Overview

Learn how to use our OpenAI-compatible Asynchronous Inference API to send individual inference requests that complete within 24-72 hours at reduced costs. Simply use /v1/slow instead of /v1/ in your API calls to access this feature. Background inference is cheaper, and easier to build with when you’re application isn’t serving real-time inference.

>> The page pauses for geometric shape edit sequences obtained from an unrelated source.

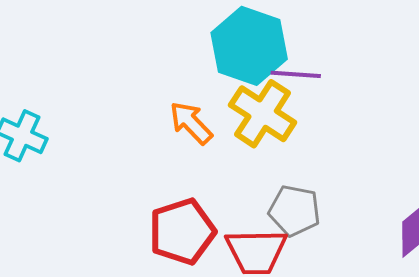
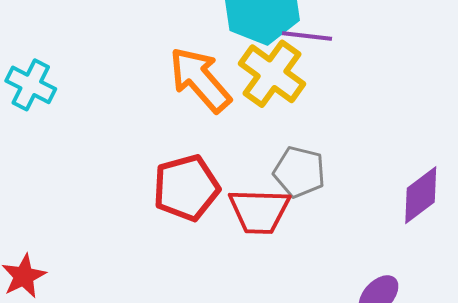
orange arrow: (191, 123) -> (200, 80), size x1.5

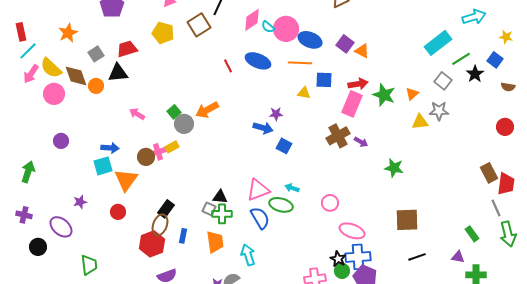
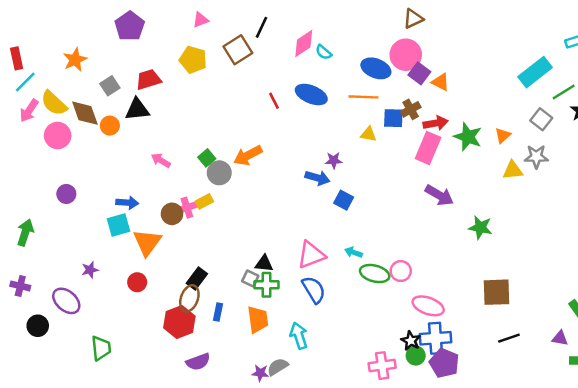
pink circle: (286, 29) -> (406, 55), moved
brown cross: (338, 136) -> (411, 109), moved, size x0.7
purple arrow: (361, 142) -> (439, 195), size x1.6
green ellipse: (281, 205) -> (375, 274), moved

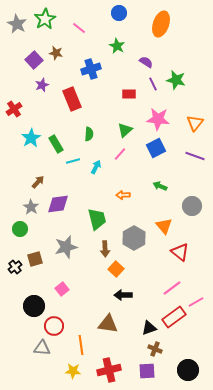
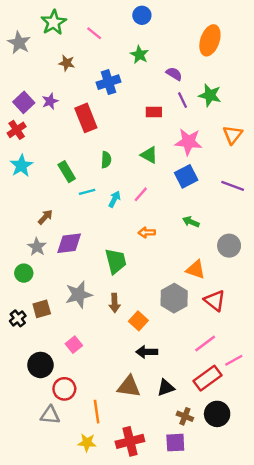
gray star: (17, 24) -> (19, 43), moved
orange ellipse: (161, 24) -> (210, 40), moved
purple square: (34, 60) -> (24, 102), moved
orange triangle: (195, 123) -> (233, 135), moved
green triangle: (125, 130) -> (149, 155), turned -49
cyan star: (31, 138) -> (21, 166), moved
pink line: (120, 154) -> (141, 194), moved
orange triangle: (164, 226) -> (196, 269), turned -30
gray hexagon: (134, 238) -> (174, 298), moved
brown arrow: (105, 249) -> (114, 303), moved
black triangle: (149, 328) -> (166, 388), moved
black circle: (188, 370) -> (217, 414), moved

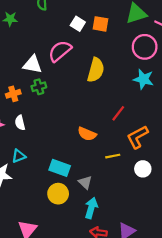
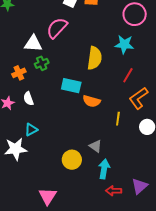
yellow semicircle: (96, 70) -> (95, 58), moved
cyan star: (143, 79) -> (124, 44), moved
red line: (118, 113) -> (128, 75), moved
yellow line: (113, 156) -> (118, 119), turned -64
cyan rectangle: (60, 168) -> (71, 86), moved

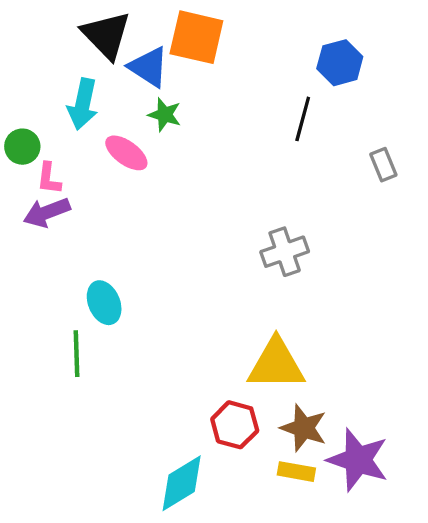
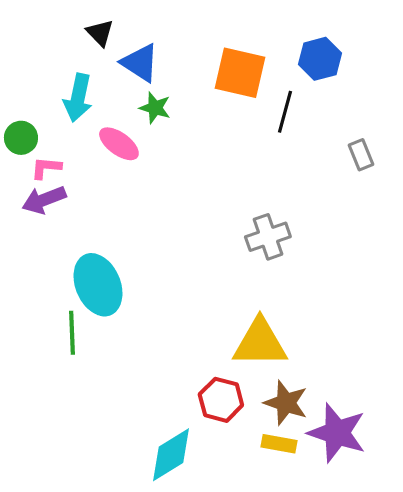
black triangle: (106, 35) -> (100, 33), size x0.6
orange square: (196, 37) -> (240, 73), moved
pink L-shape: (49, 178) -> (46, 168), turned 88
cyan ellipse: (104, 303) -> (98, 285), size x1.5

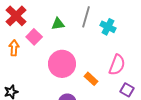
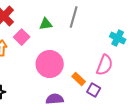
cyan cross: (108, 27) -> (118, 38), moved
purple square: (127, 90) -> (94, 90), moved

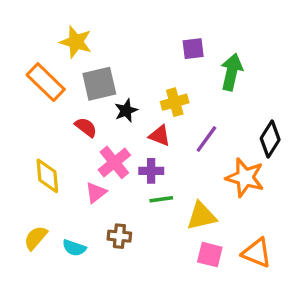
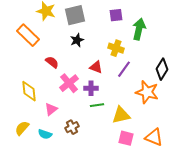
gray square: (99, 84) -> (75, 15), moved
yellow cross: (175, 102) -> (116, 48), moved, turned 35
black star: (126, 111) -> (77, 40), moved
pink triangle: (96, 193) -> (51, 109), moved
brown cross: (119, 236) -> (72, 127), turned -32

Asynchronous Inference API is compatible with all the models we offer.

Webhook support is only available for /chat/completions calls. Support for /completions will come later.

The Asynchronous Inference API provides a simple way to make cost-effective inference requests when immediate responses aren’t required. By using the /v1/slow prefix instead of /v1/, you can:

Get immediate request IDs: Your API call returns instantly with a unique ID.
Save on costs: Enjoy significantly cheaper pricing compared to synchronous requests.
Flexible completion: Requests complete within 24-72 hours.
Same familiar API: Uses the exact same request format as our standard endpoints.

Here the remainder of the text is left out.